▶ [Task goal] Please copy, word for word, the line that contains "Language Tests" and every line after it through the end of the records, and nothing more.

____________

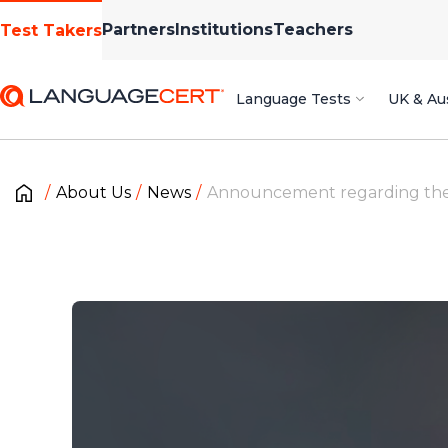
Partners
Institutions
Teachers
Test Takers
Language Tests
UK & Aus
About Us
News
Announcement regarding the p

____________

▶ [Your solution]
Language Tests
UK & Aus
About Us
News
Announcement regarding the p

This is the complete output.